Extracted page text data
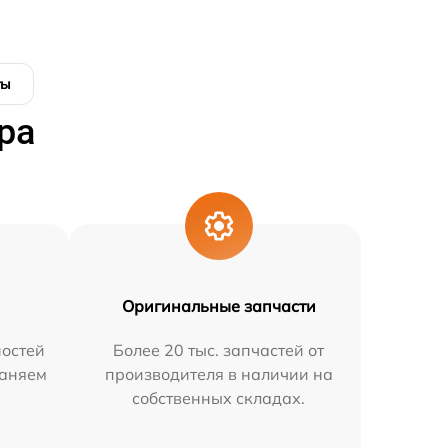
ты
ра
Оригинальные запчасти
остей
Более 20 тыс. запчастей от
раняем
производителя в наличии на
собственных складах.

-- WHAT NEEDS TO BE DONE --
Take the records above and transcribe them exactly, dropping every picture.

-- TASK RESPONSE --
ты
ра
Оригинальные запчасти
остей
Более 20 тыс. запчастей от
раняем
производителя в наличии на
собственных складах.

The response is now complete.